6.4 Conformément à l'art. 19 al. 1 LAA, le droit à la rente prend naissance dès qu'il n'y a plus lieu d'attendre de la continuation du traitement médical une sensible amélioration de l'état de l'assuré et que les éventuelles mesures de réadaptation de l'assurance-invalidité ont été menées à terme. Le droit au traitement médical et aux indemnités journalières cesse dès la naissance du droit à la rente. La loi ne précise pas ce qu'il faut entendre par « une sensible amélioration de l'état de l'assuré ». Eu égard au fait que l'assurance-accident est avant tout destinée aux personnes exerçant une activité lucrative (cf. art. 1a et 4 LAA), ce critère se détermine notamment en fonction de la diminution ou disparition escomptée de l'incapacité de travail liée à un accident. L'ajout du terme « sensible » par le législateur tend à spécifier qu'il doit s'agir d'une amélioration significative, un progrès négligeable étant insuffisant (ATF 134 V 109 consid. 4.3). Ainsi, ni la simple possibilité qu'un traitement médical donne des résultats positifs, ni l'avancée minime que l'on peut attendre d'une mesure thérapeutique ne confèrent à un assuré le droit de recevoir de tels soins (arrêt du Tribunal fédéral des assurances U 244/04 du 20 mai 2005 consid. 2). En matière de physiothérapie, le Tribunal fédéral a précisé que le bénéfice que peut amener la physiothérapie ne fait pas obstacle à la clôture du cas (arrêt du Tribunal fédéral 8C_39/2018 du 11 juillet 2018 et les références).

7.              

7.1 Pour pouvoir calculer le degré d'invalidité, l'administration ou l'instance de recours a besoin de documents que le médecin ou d'autres spécialistes doivent lui fournir. La tâche du médecin consiste à porter un jugement sur l'état de santé et à indiquer dans quelle mesure et pour quelles activités l'assuré est incapable de travailler. En outre, les données médicales constituent un élément utile pour déterminer quels travaux on peut encore, raisonnablement, exiger de l'assuré (ATF 125 V 256 consid. 4; ATF 115 V 133 consid. 2). Ces données médicales permettent généralement une appréciation objective du cas. Elles l’emportent sur les constatations qui peuvent être faites à l’occasion d’un stage d’observation professionnelle, lesquelles sont susceptibles d’être influencées par des éléments subjectifs liés au comportement de l’assuré pendant le stage (arrêt du Tribunal fédéral 8C_713/2019 du 12 août 2020 consid. 5.2).

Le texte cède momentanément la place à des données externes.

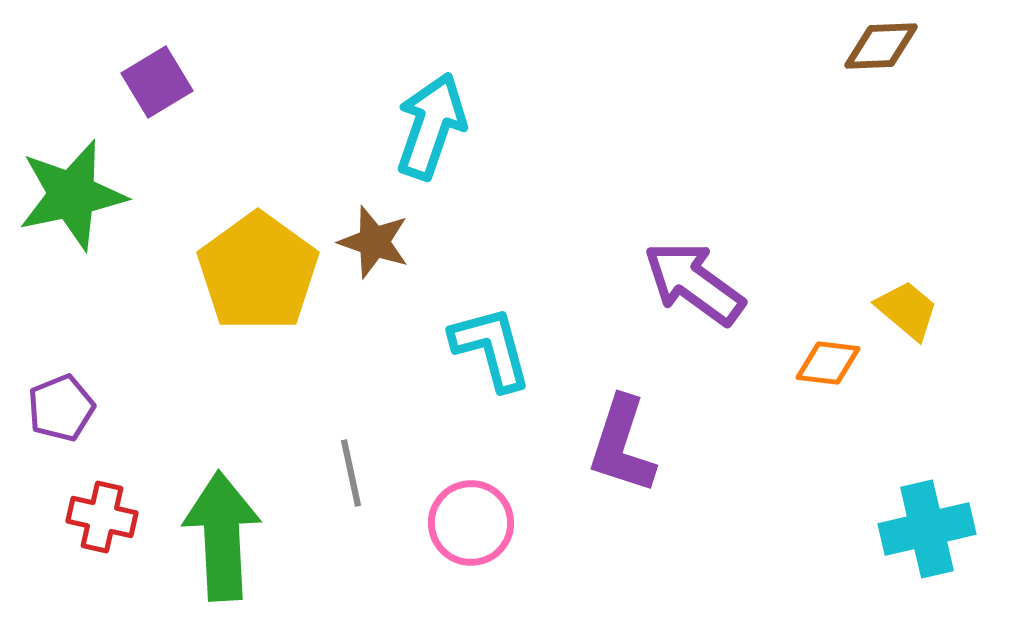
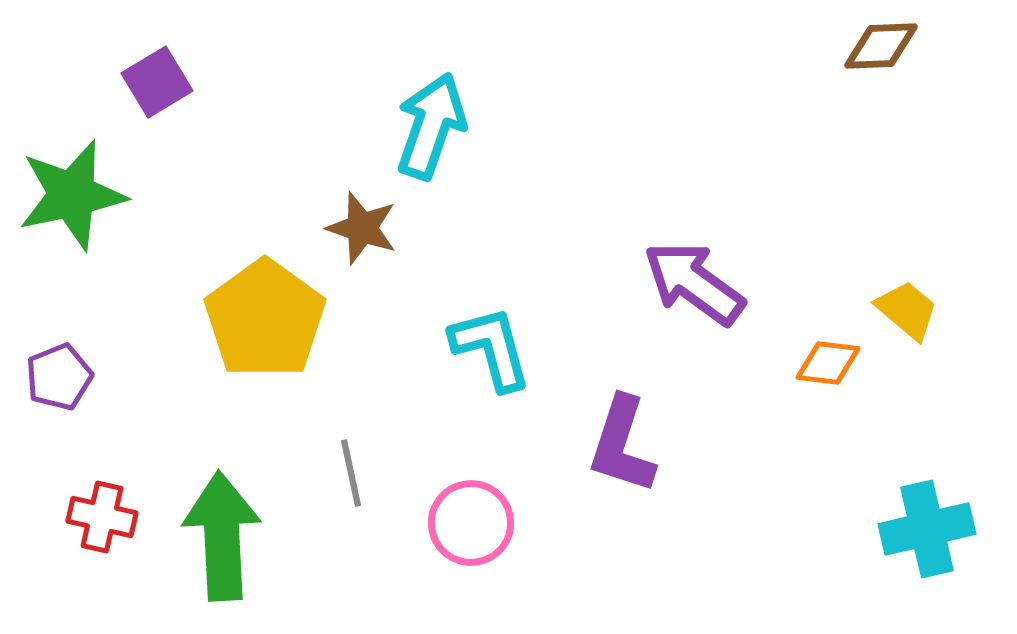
brown star: moved 12 px left, 14 px up
yellow pentagon: moved 7 px right, 47 px down
purple pentagon: moved 2 px left, 31 px up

7.2 Selon le principe de libre appréciation des preuves, pleinement valable en procédure judiciaire de recours dans le domaine des assurances sociales (cf. art. 61 let. c LPGA), le juge n’est pas lié par des règles formelles, mais doit examiner de manière objective tous les moyens de preuve, quelle qu’en soit la provenance, puis décider si les documents à disposition permettent de porter un jugement valable sur le droit litigieux. En cas de rapports médicaux contradictoires, le juge ne peut trancher l’affaire sans apprécier l’ensemble des preuves et sans indiquer les raisons pour lesquelles il se fonde sur une opinion médicale et non pas sur une autre. L’élément déterminant pour la valeur probante d’un rapport médical n’est ni son origine, ni sa désignation, mais son contenu. À cet égard, il convient que les points litigieux importants aient fait l’objet d’une étude fouillée, que le rapport se fonde sur des examens complets, qu’il prenne également en considération les plaintes exprimées, qu’il ait été établi en pleine connaissance du dossier (anamnèse), que la description des interférences médicales soit claire et enfin que les conclusions de l’expert soient bien motivées (ATF 125 V 351 consid. 3; ATF 122 V 157 consid. 1c). Une expertise médicale établie sur la base d’un dossier peut avoir valeur probante pour autant que celui-ci contienne suffisamment d’appréciations médicales qui, elles, se fondent sur un examen personnel de l’assuré (RAMA 2001 n° U 438 p. 346 consid. 3d).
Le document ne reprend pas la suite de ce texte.